Target was obviously the victim of a well coordinated high-tech cyber attack. They were the not first business to suffer a data breach and will certainly not be the last. Cyber attacks, phishing scams and fraudulent websites are big business and cost the US economy up to $100 billion yearly – and that figure continues to grow. Businesses large and small need to be aware of their responsibility to protect customer data and take appropriate steps to secure networks and payment processing systems. Business owners should also strongly consider purchasing data breach or cyber liability coverage.
But what about consumers? What steps can be taken to prevent, as much as possible, the loss of your personal information? We’ve come up with a few tips to help you ensure your personal information is as safe as possible.

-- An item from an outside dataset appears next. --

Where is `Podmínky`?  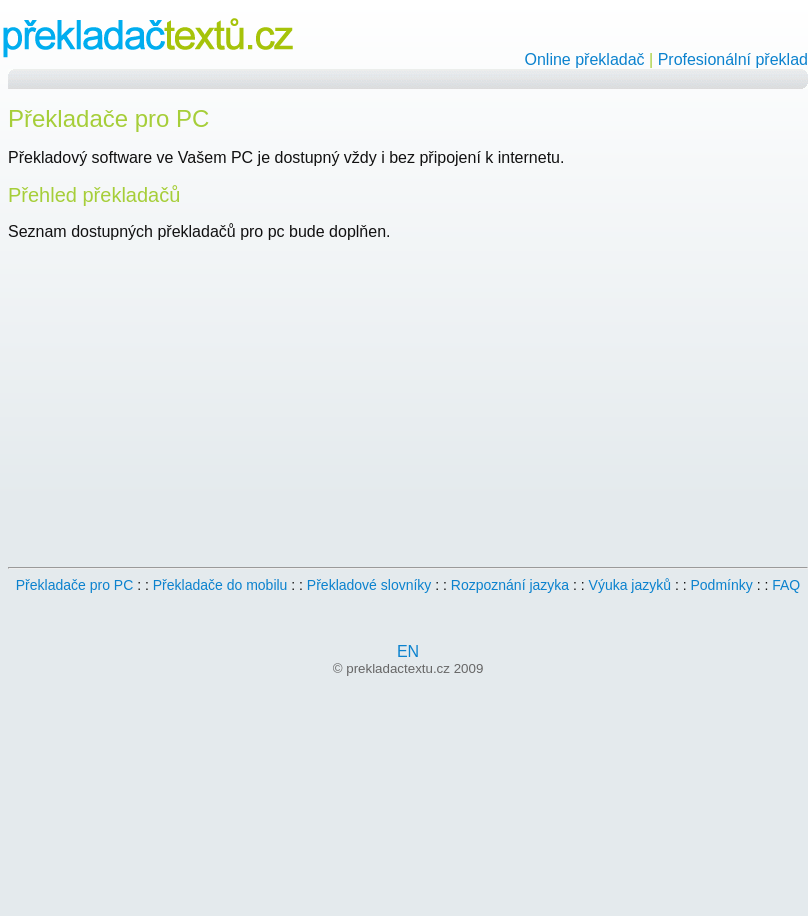 Podmínky is located at coordinates (722, 585).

First, you should know that online shopping is safe. Or, is at least no more dangerous than shopping locally. It’s true your credit card information being transmitted digitally across the internet and with that comes a degree of risk. However, any reputable online merchant will use the latest in digital encryption that makes hacking very unlikely. Make sure you are shopping from reputable merchants and that the website uses “https” in the URL at checkout. Also look for a digital security certificate and other online credentials that assures the website is secure.
Check Your Statements
Many of us use our credits cards for dozens of weekly transactions, racking up points or cash back in the process. All those transactions can make for a confusing monthly statement with lots and lots of similar looking charges. As tedious as the process can be, you should be reconciling those charges with purchase receipts frequently to make sure the charges are legitimate. A clever identify thief knows they can slip in a few charges here and there and a busy cardholder may never notice.

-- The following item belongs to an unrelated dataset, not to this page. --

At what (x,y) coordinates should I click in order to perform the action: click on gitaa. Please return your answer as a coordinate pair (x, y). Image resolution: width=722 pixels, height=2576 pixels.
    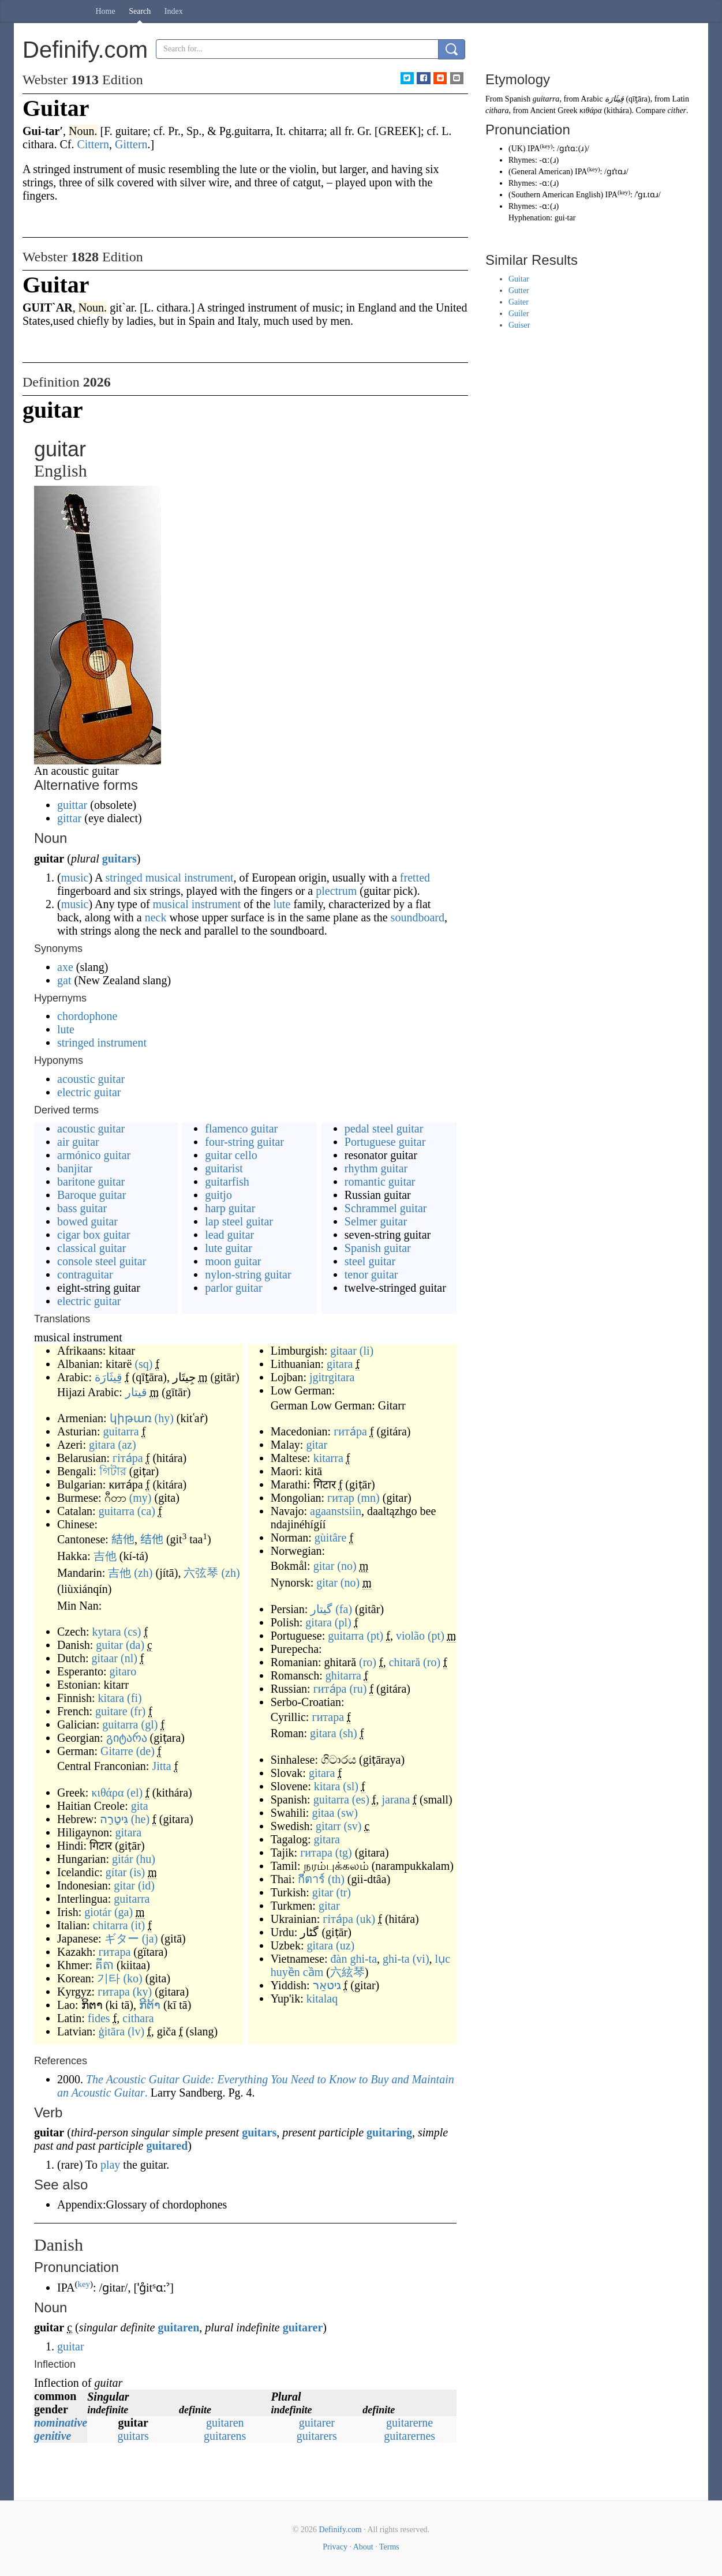     Looking at the image, I should click on (323, 1812).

Consider an ID Theft Insurance Plan
The reality is that at some point, you will likely have your identity stolen. It might be a simple fix – cancel a few credit cards, notify the credit bureaus, move on with life. Or, it might be a full out assault on your identity with fraudulent accounts opened, debt collectors calling and your credit score suffering. An ID theft protection plan might help pay the expenses associated with restoring your credit and dealing with creditors. There are many plans available and we recommend looking closely at the coverage offered. You may also find that your homeowner insurance offers some level of ID theft coverage.